OpenStack training and the benefits.

Cloud Computing is getting more attention within the enterprises of all the sizes and shapes. However, a very few technologists know how to exactly design, scope and construct the Cloud stations. By taking up the standard databases, software applications and user interfaces, deploying these in a Cloud environment are some of the techniques for a disaster. Correct scoping; careful design and usage modeling are all important elements to achieve in the Cloud. This architecture training of Open stack cloud will allow to gain a practical and bottomless understanding of the challenges and advantages associated with the Cloud computing. They also teach you how to deal with them at the stage of design of your projects.

They also use the works of the Open stack project to the students to the cloud deployment finest references and practices.
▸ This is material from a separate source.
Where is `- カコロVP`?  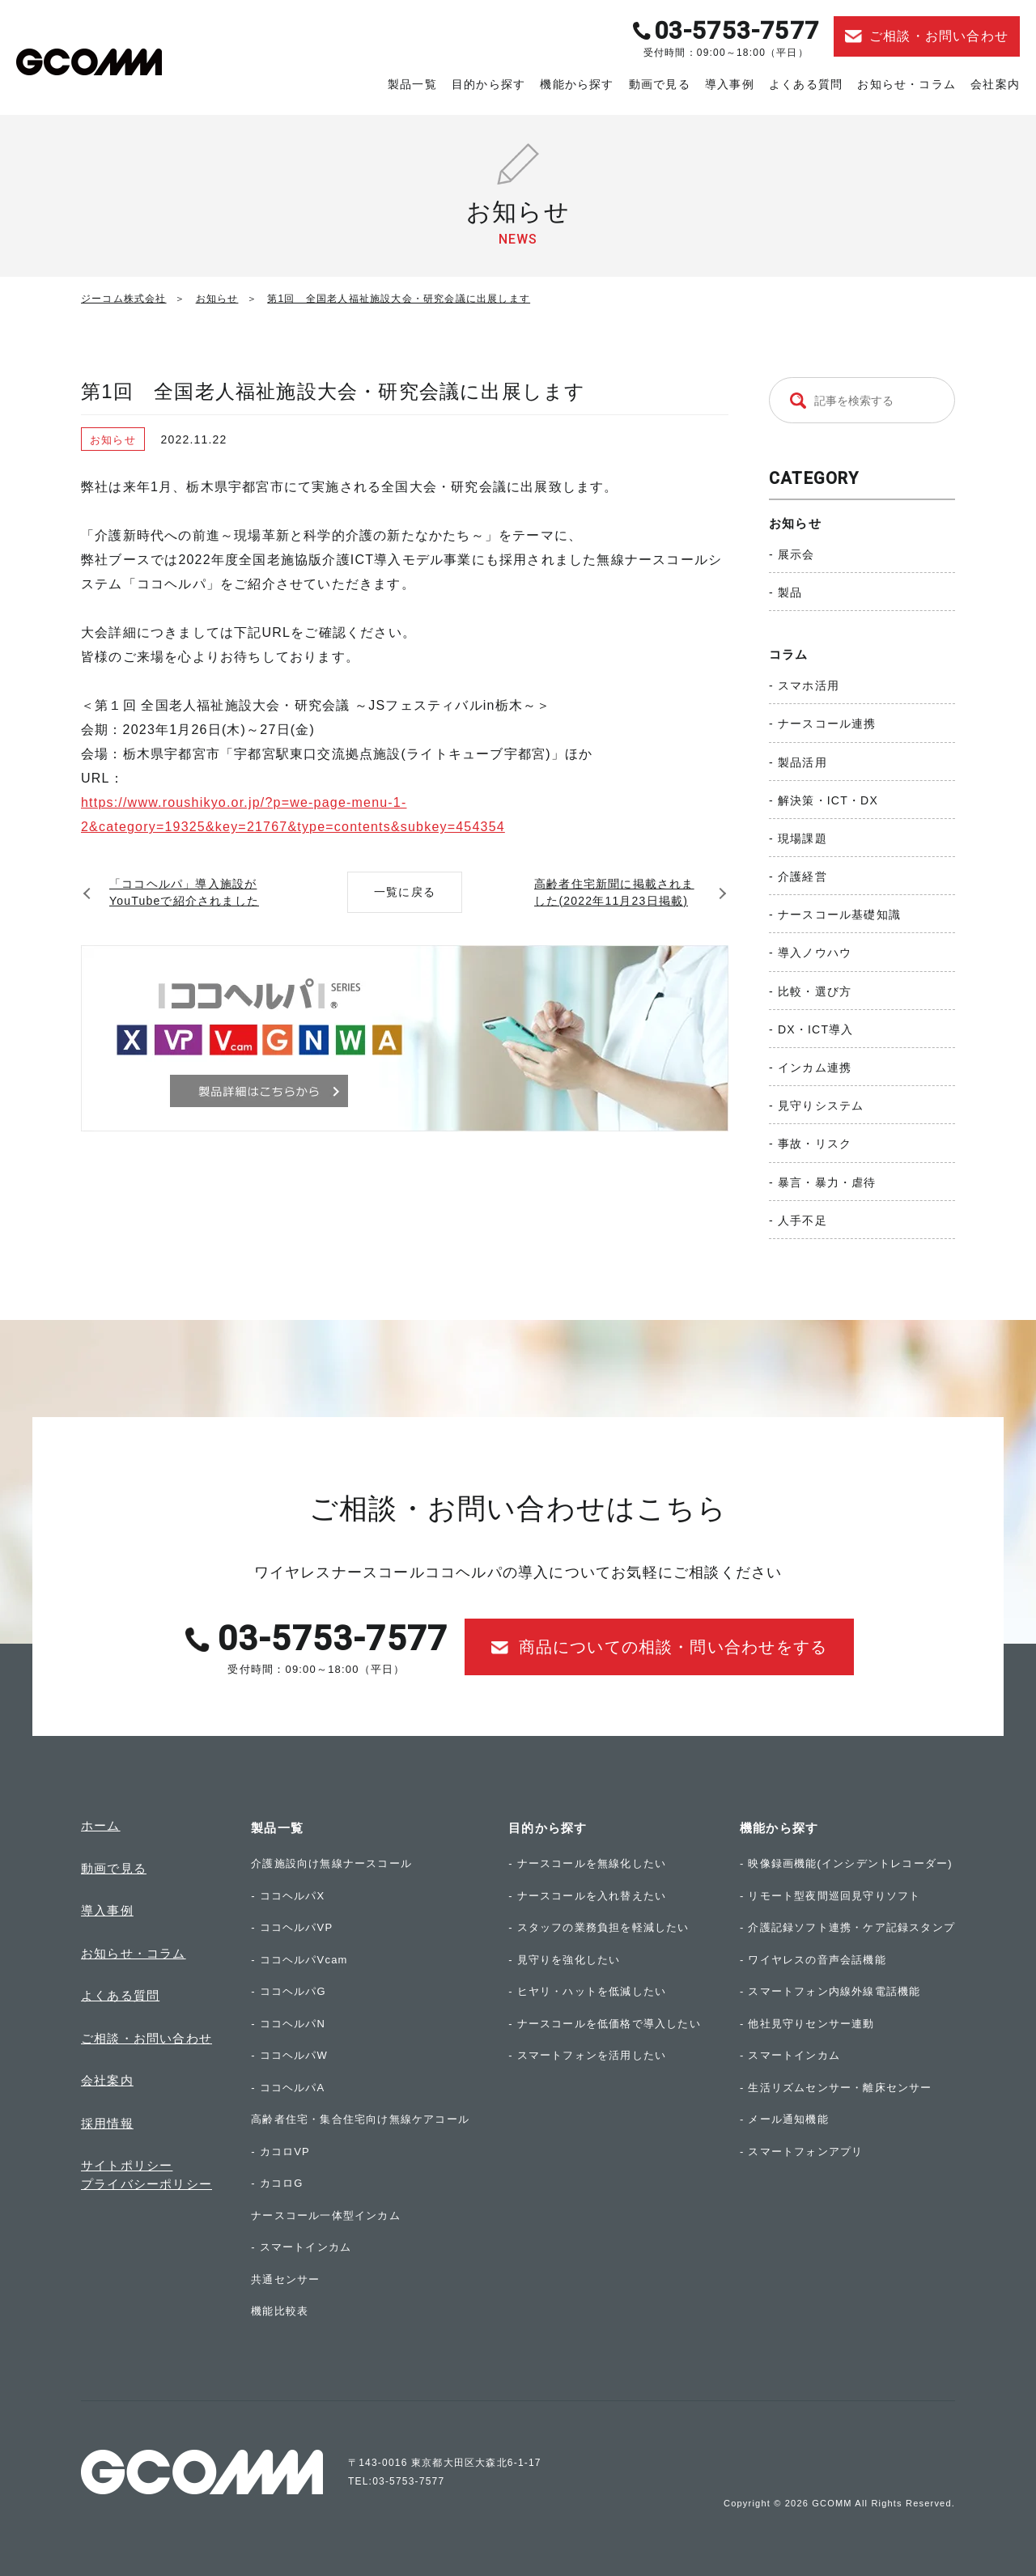 - カコロVP is located at coordinates (280, 2151).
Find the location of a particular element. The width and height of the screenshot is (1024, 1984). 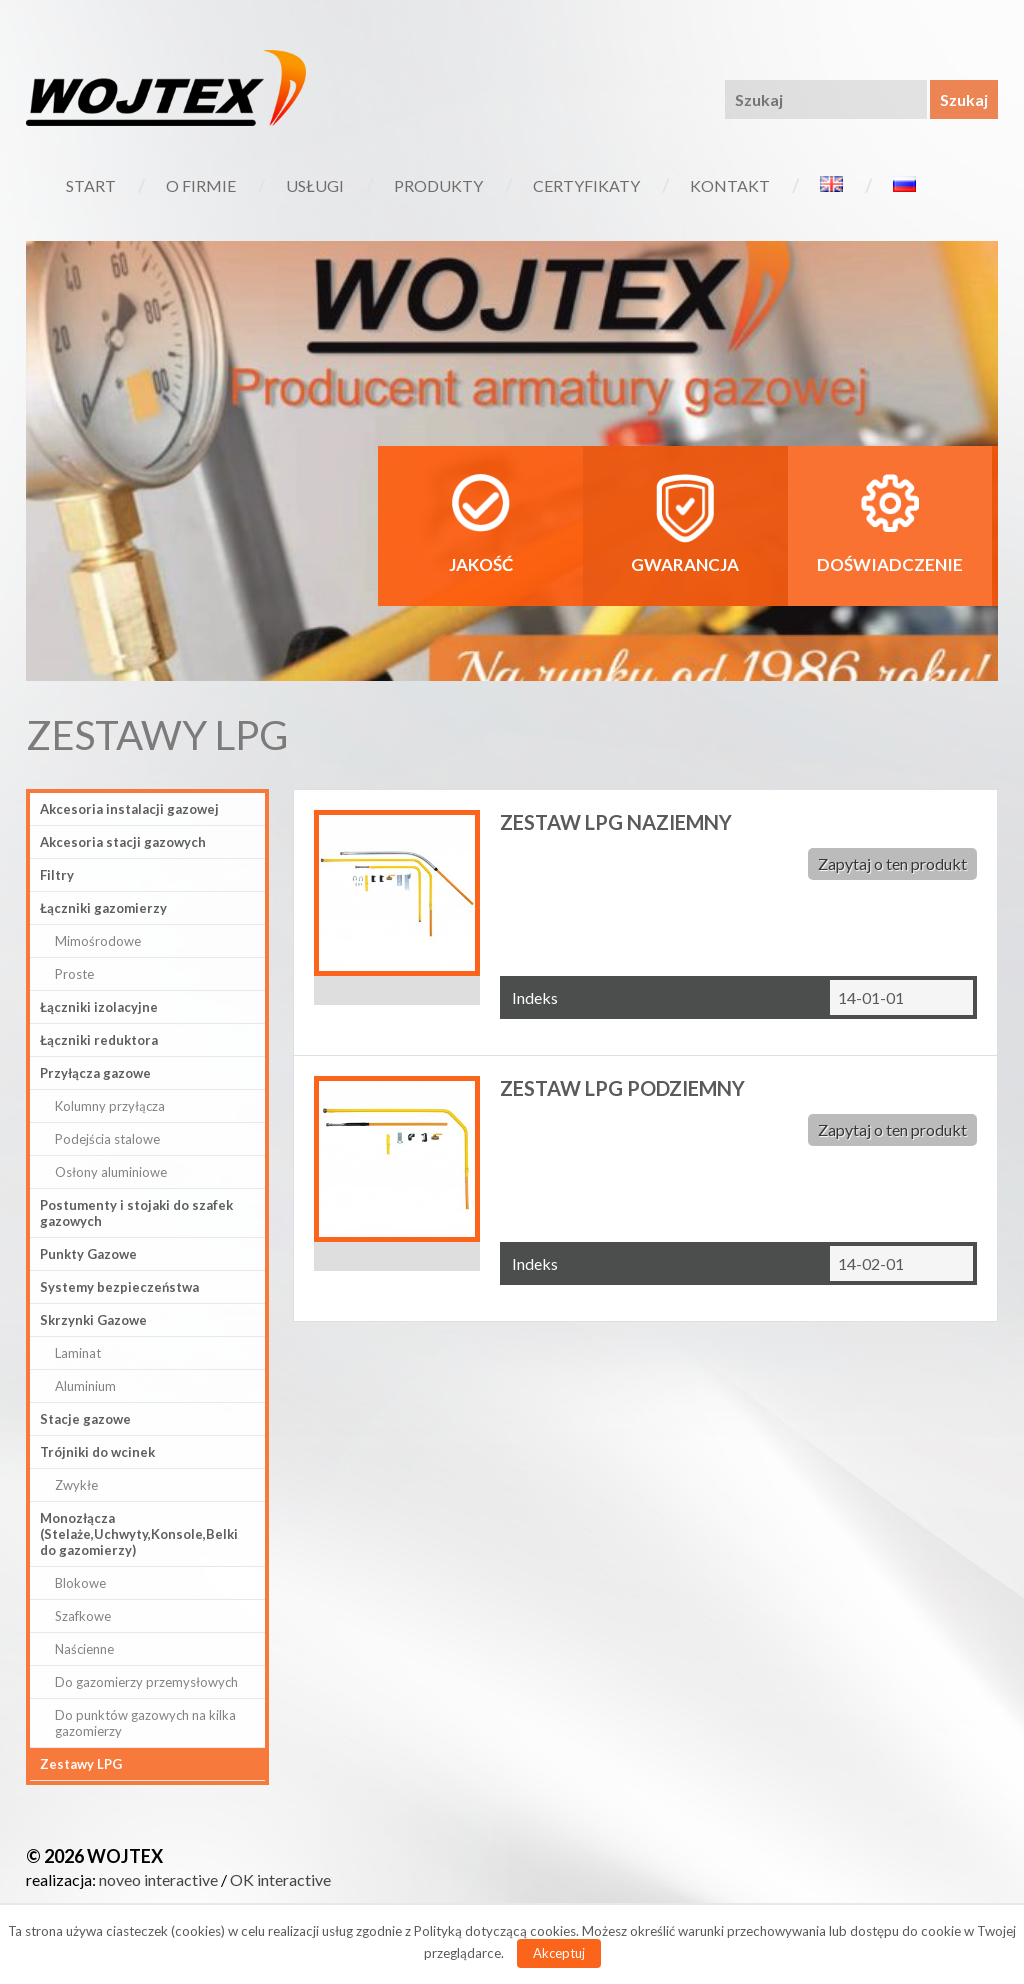 Akcesoria stacji gazowych is located at coordinates (123, 842).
Some of the e.g. are providing an expensive and precious insight for anyone who is building a brand new cloud environment through the configurations and internal programs and implementations of cloud. The qualified and experts who are holding this high level of knowledge have always helped their corporation with excellence in migrations and deployments. The Best and the most famous Advanced Cloud Computing Training in Jaipur. Jaipur has many training institutes in these. A candidate can perform the following through this qualification.

First, one can identify that an IT infrastructure, which is cloud-based, varies from a data center conventional design. Second, One can Configure and Deploy their own, private, or public cloud without any of the automation tools or framework. Third, One can be in such a position that he or she based on OpenStack deploy a private cloud environment. Fourth, One can get the knowledge of the different storage, Linux networking, provision techniques and configuration that are available. This happens only in the world of enterprise, especially the ones who are a part of the project Open stack.


Ways to crack the interview for B. Tech

In order to become a qualified and a well-known professional, you need to go for the industrial training. It is very important for students who are in the stream of engineering such as MBA, Polytechnic, B. Tech and many more. To have these skills in today’s world is very essential as most of the companies want tough candidates, who is well trained, equipped and will take less time to grasp new things. If one wants to be in the market or in the company, he or she has to improve his or her talents through this practical oriented program of six months. Because of various socio-economic and political climate most of these companies are not ready to spend more on fresh graduates.

Either they are hiring trained engineering graduates who have the knowledge in this and are having specialized talents or engineering management students hired through campus. One may also be from an average college. This training of six months for engineering students is very crucial. Ample of time and scope one will be having if they do the industrial training. You will get to learn the practical features as you will be working on existing projects. Therefore, this Summer Training for B. Tech Students are very important and beneficial for the students as they can look forward in being selected by reputed and attractive recruiters. Reputed and good training companies all time follow the trend and important practice from other industries and therefore they have tie-ups with industries and tough placement cell. It helps you to learn to solve problems and think analytically while working on the actual time soft wares.

The training program gives you an extensive range of technology every time. The main advantage and benefit the six months training is as follows. Practical based training will be facilitated by the project-oriented learning. The professionals who have the knowledge and experience of working as a software developer in a hard-core development company train these new students. One will be aware of all the upgraded aspects of the technology, and it eventually helps you to crack the interview and amaze the employers.